I'd like to train a neural network where the softmax output has a minimum possible probability. During training, none of the probabilities should go below this minimum. Basically I want to avoid the logits from becoming too different from each other so that none of the output categories are ever completely excluded in a prediction, a sort of smoothing. What's the best way to do this during training?

6

Comments

You must log in or register to comment.

like_a_tensor t1_j6mcv1v wrote

I'm not sure how to fix a minimum probability, but you could try softmax with a high temperature.

2

Lankyie t1_j6mf6pt wrote

max[softmax, lowest accepted probability]

1

FastestLearner t1_j6mhjd2 wrote

Use composite loss, i.e. add extra terms in the loss function to make the optimizer force the logits to stay within a fixed range.

For example, if current min logit = m and allowed minimum = u, current max logit = n and allowed maximum = v, then the following loss function should help:

Overall loss = CrossEntropy loss + lambda1 * max(u - m, 0) and lambda2 * max(n - v, 0)

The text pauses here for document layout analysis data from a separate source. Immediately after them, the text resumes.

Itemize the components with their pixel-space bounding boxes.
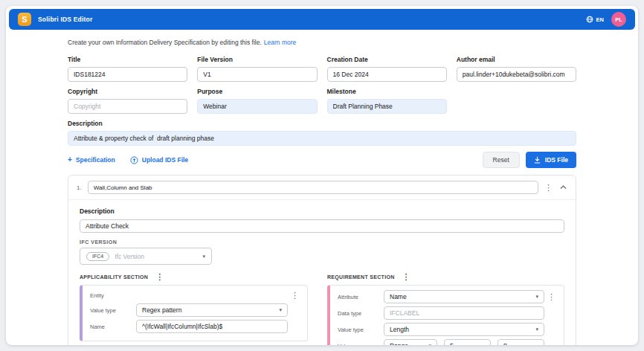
title-field-group: Title	[68, 56, 187, 82]
file-version-field-group: File Version	[197, 56, 317, 82]
purpose-field-group: Purpose	[197, 88, 317, 114]
ifc-version-label: IFC VERSION	[80, 239, 564, 245]
upload-icon	[130, 156, 138, 164]
metadata-form: Title File Version Creation Date Author …	[68, 56, 576, 146]
caret-down-icon: ▾	[202, 254, 205, 260]
applicability-name-input[interactable]	[136, 320, 288, 333]
sections-grid: APPLICABILITY SECTION ⋮ Entity ⋮ Value t…	[80, 273, 564, 345]
ifc-version-chip[interactable]: IFC4	[86, 252, 109, 261]
attribute-row: Attribute Name ▾ ⋮	[338, 289, 558, 305]
title-input[interactable]	[68, 67, 187, 82]
requirement-card: Attribute Name ▾ ⋮ Data type	[327, 285, 564, 345]
user-avatar[interactable]: PL	[611, 12, 626, 27]
description-label: Description	[68, 120, 576, 127]
requirement-value-type-row: Value type Length ▾	[338, 321, 558, 338]
applicability-card: Entity ⋮ Value type Regex pattern ▾	[80, 285, 308, 341]
purpose-label: Purpose	[197, 88, 317, 95]
creation-date-input[interactable]	[327, 67, 447, 82]
main-content: Create your own Information Delivery Spe…	[68, 39, 576, 345]
learn-more-link[interactable]: Learn more	[264, 39, 296, 46]
upload-ids-file-button[interactable]: Upload IDS File	[130, 156, 188, 164]
milestone-label: Milestone	[327, 88, 447, 95]
title-label: Title	[68, 56, 187, 63]
specification-card: 1. ⋮ Description IFC VERSION IFC4 Ifc Ve…	[68, 175, 576, 345]
logo-letter: S	[22, 15, 27, 24]
spec-description-label: Description	[80, 207, 564, 215]
value-max-input[interactable]	[498, 339, 544, 345]
language-label: EN	[596, 16, 604, 23]
requirement-section: REQUIREMENT SECTION ⋮ Attribute Name ▾ ⋮	[327, 273, 564, 345]
milestone-field-group: Milestone	[327, 88, 447, 114]
language-selector[interactable]: EN	[586, 16, 604, 23]
add-specification-button[interactable]: + Specification	[68, 156, 115, 164]
spec-description-input[interactable]	[80, 219, 564, 233]
ids-file-download-button[interactable]: IDS File	[526, 152, 576, 168]
app-window: S Solibri IDS Editor EN PL Create your o…	[6, 6, 638, 345]
globe-icon	[586, 16, 593, 23]
caret-down-icon: ▾	[428, 343, 431, 345]
applicability-section: APPLICABILITY SECTION ⋮ Entity ⋮ Value t…	[80, 273, 308, 345]
author-email-field-group: Author email	[457, 56, 576, 82]
description-input[interactable]	[68, 131, 576, 146]
app-header: S Solibri IDS Editor EN PL	[9, 9, 635, 30]
attribute-select[interactable]: Name ▾	[384, 290, 544, 303]
value-row: Value Range ▾	[338, 338, 558, 345]
requirement-section-kebab-icon[interactable]: ⋮	[402, 273, 409, 281]
requirement-section-header: REQUIREMENT SECTION ⋮	[327, 273, 564, 281]
attribute-label: Attribute	[338, 294, 381, 300]
entity-row: Entity ⋮	[90, 289, 301, 302]
reset-button[interactable]: Reset	[483, 152, 520, 168]
caret-down-icon: ▾	[535, 294, 538, 300]
data-type-input[interactable]	[384, 306, 544, 320]
author-email-input[interactable]	[457, 67, 576, 82]
ifc-version-placeholder: Ifc Version	[115, 253, 144, 260]
caret-down-icon: ▾	[279, 307, 282, 313]
chevron-up-icon	[560, 185, 567, 190]
value-controls: Range ▾	[384, 339, 544, 345]
applicability-name-label: Name	[90, 323, 133, 330]
data-type-row: Data type	[338, 305, 558, 321]
specification-menu-kebab-icon[interactable]: ⋮	[544, 184, 552, 192]
specification-header: 1. ⋮	[68, 176, 576, 200]
applicability-value-type-row: Value type Regex pattern ▾	[90, 302, 301, 318]
copyright-field-group: Copyright	[68, 88, 187, 114]
collapse-specification-button[interactable]	[558, 185, 569, 190]
specification-name-input[interactable]	[88, 181, 538, 194]
app-title: Solibri IDS Editor	[38, 16, 93, 23]
caret-down-icon: ▾	[535, 326, 538, 332]
attribute-kebab-icon[interactable]: ⋮	[547, 293, 555, 301]
applicability-section-kebab-icon[interactable]: ⋮	[155, 273, 163, 281]
avatar-initials: PL	[615, 16, 622, 23]
creation-date-label: Creation Date	[327, 56, 447, 63]
requirement-value-type-select[interactable]: Length ▾	[384, 323, 544, 336]
creation-date-field-group: Creation Date	[327, 56, 447, 82]
applicability-value-type-select[interactable]: Regex pattern ▾	[136, 303, 288, 317]
plus-icon: +	[68, 156, 72, 164]
solibri-logo: S	[18, 13, 31, 26]
requirement-value-type-label: Value type	[338, 326, 381, 333]
entity-kebab-icon[interactable]: ⋮	[291, 292, 298, 300]
file-version-input[interactable]	[197, 67, 317, 82]
description-field-group: Description	[68, 120, 576, 146]
specification-body: Description IFC VERSION IFC4 Ifc Version…	[68, 200, 576, 345]
applicability-section-header: APPLICABILITY SECTION ⋮	[80, 273, 308, 281]
value-min-input[interactable]	[444, 339, 491, 345]
applicability-name-row: Name	[90, 318, 301, 335]
purpose-input[interactable]	[197, 99, 317, 114]
milestone-input[interactable]	[327, 99, 447, 114]
appbar-right: EN PL	[586, 12, 626, 27]
entity-label: Entity	[90, 292, 133, 299]
intro-text: Create your own Information Delivery Spe…	[68, 39, 576, 46]
applicability-value-type-label: Value type	[90, 307, 133, 314]
file-version-label: File Version	[197, 56, 317, 63]
value-label: Value	[338, 343, 381, 346]
download-icon	[534, 156, 541, 164]
author-email-label: Author email	[457, 56, 576, 63]
ifc-version-select[interactable]: IFC4 Ifc Version ▾	[80, 248, 212, 265]
value-mode-select[interactable]: Range ▾	[384, 339, 437, 345]
copyright-label: Copyright	[68, 88, 187, 95]
copyright-input[interactable]	[68, 99, 187, 114]
right-actions: Reset IDS File	[483, 152, 576, 168]
actions-row: + Specification Upload IDS File Reset	[68, 152, 576, 168]
specification-index: 1.	[77, 184, 82, 191]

The max terms ensure that no loss is added when the logits are all within the allowed range. Use lamba1 and lambda2 to scale each term so that they roughly match the CE loss in strength.

5

emilrocks888 t1_j6mjf7m wrote

I would scale logits before softmax, like it’s been done in self attention.Actually that scaling in self attn is to make the final dist of the attention weights to be smooth.

1

chatterbox272 t1_j6myph4 wrote

If the goal is to keep all predictions above a floor, the easiest way is to make the activation into floor + (1 - floor * num_logits) * softmax(logits). This doesn't have any material impact on the model, but it imposes a floor.

If the goal is to actually change something about how the predictions are made, then adding a floor isn't going to be the solution though. You could modify the activation function some other way (e.g. by scaling the logits, normalising them, etc.), or you could impose a loss penalty for the difference between the logits or the final predictions.

1

nutpeabutter t1_j6n2eaf wrote

Taking a leaf out of RL, you can add an additional entropy loss.

Alternatively, clip the logits but apply STE (copy gradients) on backprop

1

chatterbox272 t1_j6n3vx6 wrote

My proposed function does that. Let's say you have two outputs, and don't want either to go below 0.25. Your minimum value already adds up to 0.5, so you rescale the softmax to add up to 0.5 as well, giving you a sum of 1 and a valid distribution.

2

No_Cryptographer9806 t1_j6nfqhq wrote

I am curious why do you want to do that? You can always post process the logits but forcing the Network to learn it will cause harm to the underlying representation imo

1